Can you write it such that only coordinates are communicated to the dask workers? Numpy arrays are not problematic.

Perhaps @VOD555 and @kain88-de have some better ideas.

n_jobs

Have the partitions got to be the same size? Is it not possible to have some that have different sizes?

Changing n_jobs, at least if the default is to use as many workers as cores, might lead to unexpected performance degradation. There was some discussion on related matters in #71 (and associated PR #75).

If possible, unequal partition sizes would be my preferred solution, followed by dummies. Alternatively, oversubscribing workers might also help but I'd be interested in seeing performance data.
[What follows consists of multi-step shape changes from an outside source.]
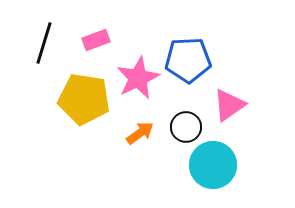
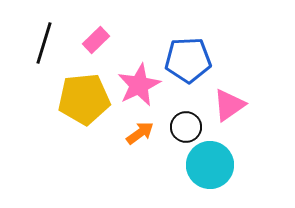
pink rectangle: rotated 24 degrees counterclockwise
pink star: moved 1 px right, 7 px down
yellow pentagon: rotated 15 degrees counterclockwise
cyan circle: moved 3 px left
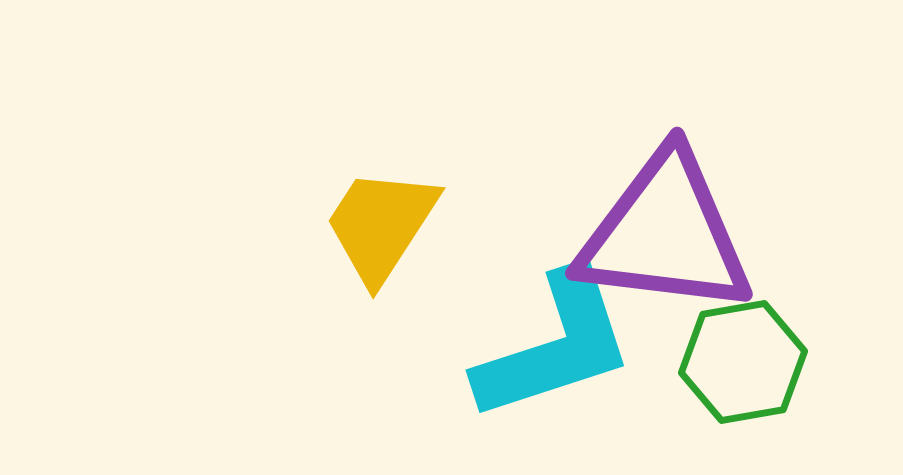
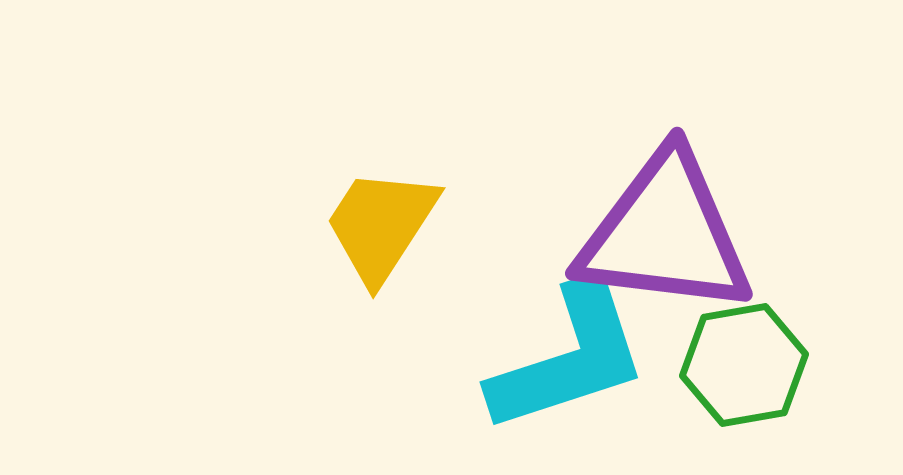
cyan L-shape: moved 14 px right, 12 px down
green hexagon: moved 1 px right, 3 px down
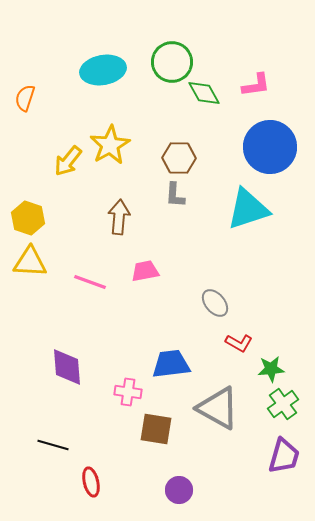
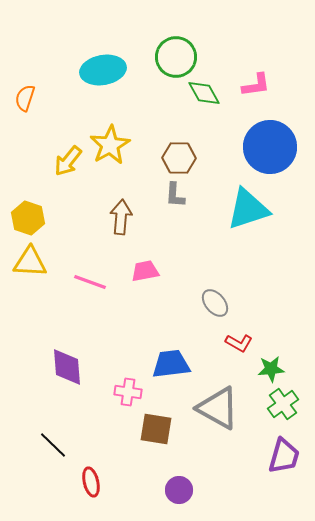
green circle: moved 4 px right, 5 px up
brown arrow: moved 2 px right
black line: rotated 28 degrees clockwise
jbarnoud commented 6 years ago

I'll have a look at the pickling, see if I can recall how it works. But I never really needed to use it. @mnmelo is probably one who knows the most about it, though. Ping?
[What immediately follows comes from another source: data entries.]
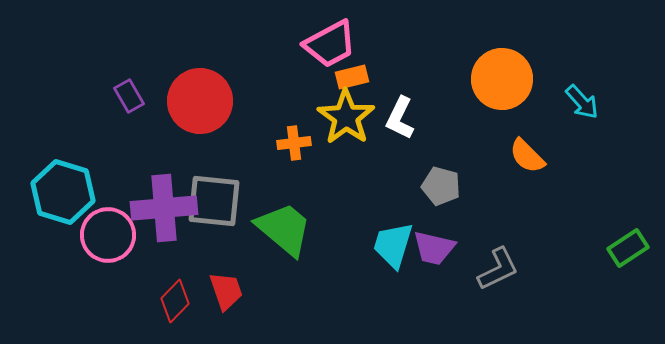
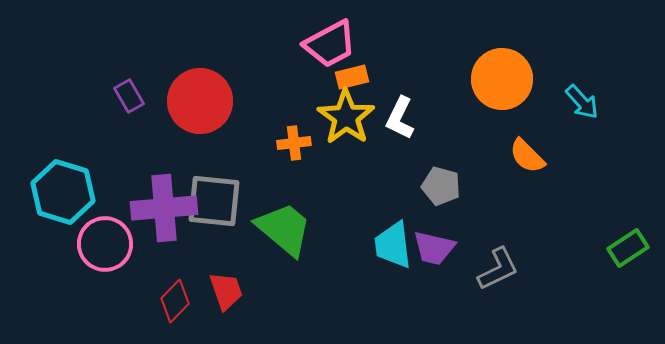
pink circle: moved 3 px left, 9 px down
cyan trapezoid: rotated 24 degrees counterclockwise
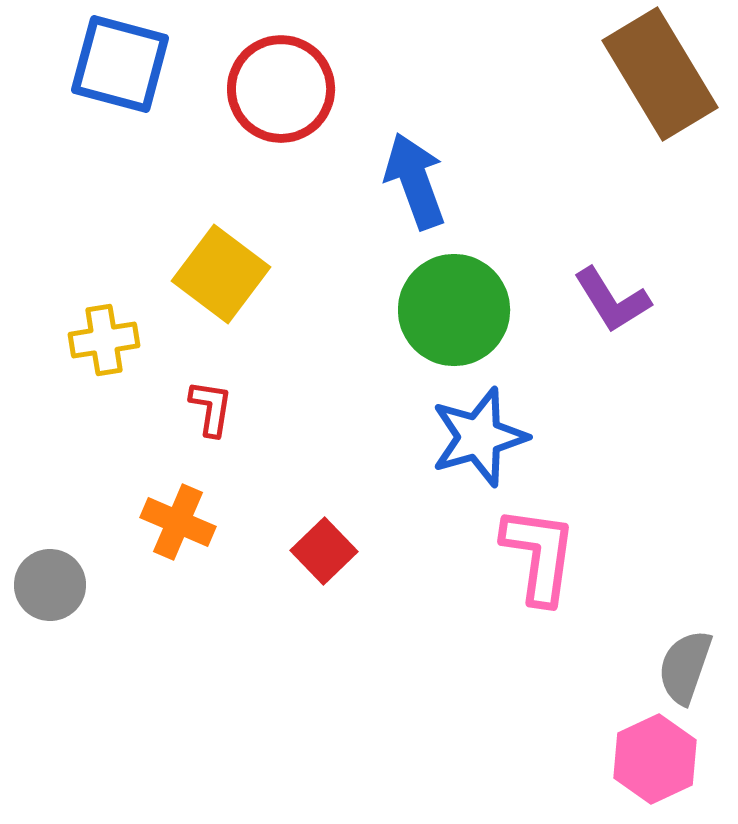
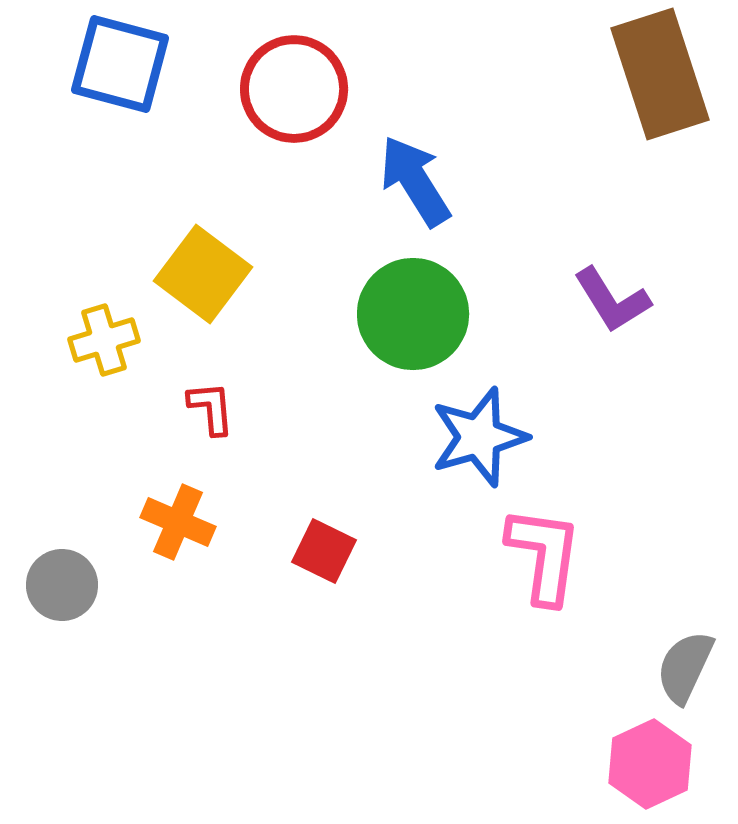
brown rectangle: rotated 13 degrees clockwise
red circle: moved 13 px right
blue arrow: rotated 12 degrees counterclockwise
yellow square: moved 18 px left
green circle: moved 41 px left, 4 px down
yellow cross: rotated 8 degrees counterclockwise
red L-shape: rotated 14 degrees counterclockwise
red square: rotated 20 degrees counterclockwise
pink L-shape: moved 5 px right
gray circle: moved 12 px right
gray semicircle: rotated 6 degrees clockwise
pink hexagon: moved 5 px left, 5 px down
kain88-de commented 6 years ago

For your n_jobs problem you can also use [make balanced slices] https://github.com/MDAnalysis/pmda/blob/master/pmda/util.py#L62 . It solves the same problem with our standard classes problem.

On Mon, Nov 5, 2018 at 6:44 PM Jonathan Barnoud notifications@github.com wrote:

I'll have a look at the pickling, see if I can recall how it works. But I never really needed to use it. @mnmelo https://github.com/mnmelo is probably one who knows the most about it, though. Ping?

— You are receiving this because you were mentioned. Reply to this email directly, view it on GitHub https://github.com/MDAnalysis/pmda/issues/76#issuecomment-435967151, or mute the thread https://github.com/notifications/unsubscribe-auth/AEGnVssElasUmsHIxLsRbhq9U_S5pj9Aks5usHkEgaJpZM4YA_kn .

richardjgowers commented 6 years ago

Pickling should work like:

u = mda.Universe(...., anchor_name='this')
# make a pickle of each atomgroup
pickles = [pickle.dumps(ag) for ag in atomgroups]

# In parallel processes
# make a Universe with the same anchor_name
# this only has to happen once per worker, so could be done using `init_func` in multiprocessing
u = mda.Universe(....., anchor_name='this')

ags = [pickle.loads(s) for s in pickles]
orbeckst commented 5 years ago

@iparask could have a look at this issue again? It would be good to have this fixed for the SciPy paper.